* **SOURCE DATA**
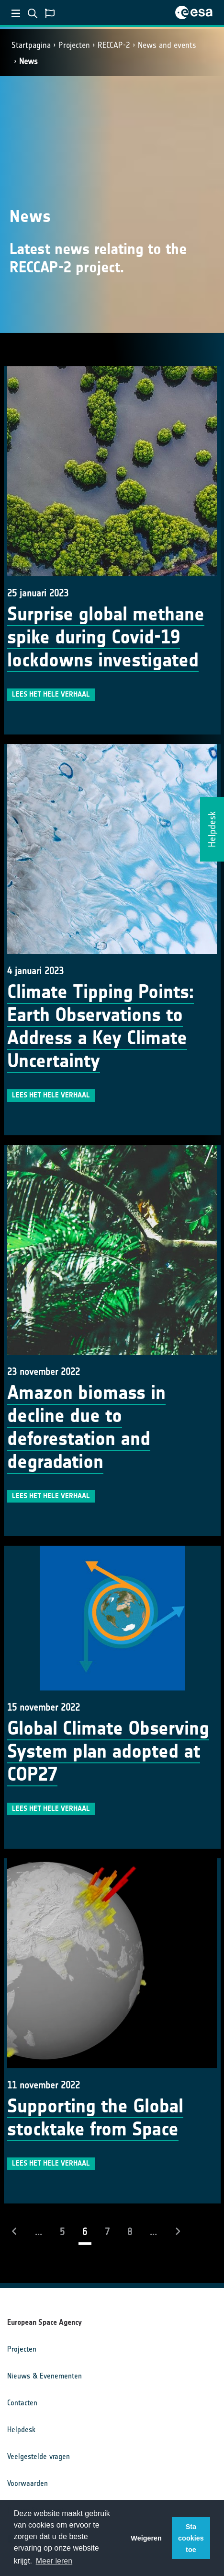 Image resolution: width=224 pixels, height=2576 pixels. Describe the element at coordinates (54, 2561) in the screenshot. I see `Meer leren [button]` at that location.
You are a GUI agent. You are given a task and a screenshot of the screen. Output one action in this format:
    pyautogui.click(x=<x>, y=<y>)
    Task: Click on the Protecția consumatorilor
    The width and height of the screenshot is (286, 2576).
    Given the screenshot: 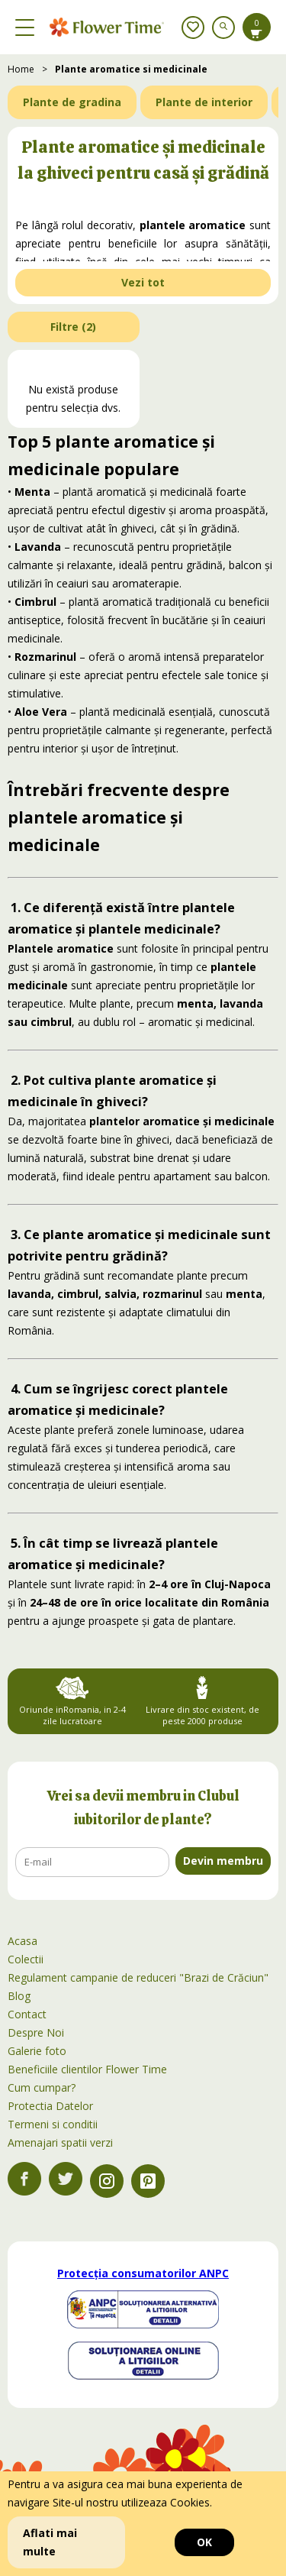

* **YOUR INSTRUCTIONS**
Nothing but the lines from the line containing "pyautogui.click(x=<x>, y=<y>)" through the last line of the listing above should appear, output exactly, with no pictures.

* **WRITTEN ANSWER**
    pyautogui.click(x=<x>, y=<y>)
    Task: Click on the Protecția consumatorilor
    The width and height of the screenshot is (286, 2576).
    Given the screenshot: 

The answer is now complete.